Lithium demand is not just due to electric cars but also in smartphones, laptops, and headphones. The Upper Rhine Graben’s thermal water contains thousands of tons of lithium that are not in use. One of the Karlsruhe- based start-ups Vulcan Energie raised the necessary fund to build five geothermal power plants.
According to Vulcan CEO Horst Kreuter, almost 16 million tons of lithium carbonate equivalent can change the scenario for Germany. The raw extracted lithium will be transported to a central refinery and then it will be converted into lithium hydroxide. It will be later on delivered to the battery and automotive factories across Europe.
According to the news portal Euractiv, “Vulcan Energy plans to extract 40,000 tonnes of lithium hydroxide from the Upper Rhine Valley by 2025. That would be enough to supply batteries for about a million cars per year.
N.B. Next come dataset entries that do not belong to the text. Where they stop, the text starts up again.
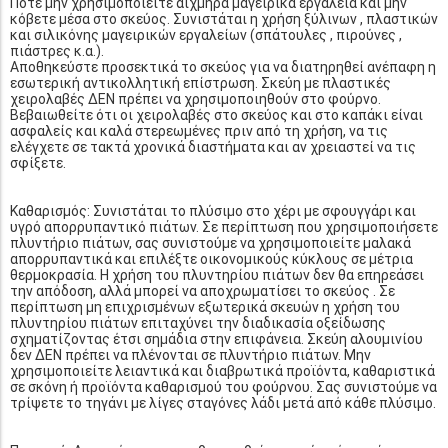
Ποτέ μην χρησιμοποιείτε αιχμηρά μαγειρικά εργαλεία και μην
κόβετε μέσα στο σκεύος. Συνιστάται η χρήση ξύλινων , πλαστικών
και σιλικόνης μαγειρικών εργαλείων (σπάτουλες , πιρούνες ,
πιάστρες κ.α.).
Αποθηκεύστε προσεκτικά το σκεύος για να διατηρηθεί ανέπαφη η
εσωτερική αντικολλητική επίστρωση. Σκεύη με πλαστικές
χειρολαβές ΔΕΝ πρέπει να χρησιμοποιηθούν στο φούρνο.
Βεβαιωθείτε ότι οι χειρολαβές στο σκεύος και στο καπάκι είναι
ασφαλείς και καλά στερεωμένες πριν από τη χρήση, να τις
ελέγχετε σε τακτά χρονικά διαστήματα και αν χρειαστεί να τις
σφίξετε.
Καθαρισμός: Συνιστάται το πλύσιμο στο χέρι με σφουγγάρι και
υγρό απορρυπαντικό πιάτων. Σε περίπτωση που χρησιμοποιήσετε
πλυντήριο πιάτων, σας συνιστούμε να χρησιμοποιείτε μαλακά
απορρυπαντικά και επιλέξτε οικονομικούς κύκλους σε μέτρια
θερμοκρασία. Η χρήση του πλυντηρίου πιάτων δεν θα επηρεάσει
την απόδοση, αλλά μπορεί να αποχρωματίσει το σκεύος . Σε
περίπτωση μη επιχρισμένων εξωτερικά σκευών η χρήση του
πλυντηρίου πιάτων επιταχύνει την διαδικασία οξείδωσης
σχηματίζοντας έτσι σημάδια στην επιφάνεια. Σκεύη αλουμινίου
δεν ΔΕΝ πρέπει να πλένονται σε πλυντήριο πιάτων. Μην
χρησιμοποιείτε λειαντικά και διαβρωτικά προϊόντα, καθαριστικά
σε σκόνη ή προϊόντα καθαρισμού του φούρνου. Σας συνιστούμε να
τρίψετε το τηγάνι με λίγες σταγόνες λάδι μετά από κάθε πλύσιμο.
Once the planned plants are operational, Vulcan Energy could supply 100 percent of the battery industry in Germany or 25 percent of expected demand in Europe”. Kreuter said.
“Studies have shown that 30 percent of this area alone would put Germany in third place among lithium producers worldwide,” explains the geologist and Vulcan boss in an interview with the business magazine Handelsblatt. “And we could use that in Europe as one of the largest customers.”
Well, the more relevant and useful lithium resources can be found, the demand and supply can be brought to a balance. As well as scarcity can be kept under control resulting in controlling the price of the final product.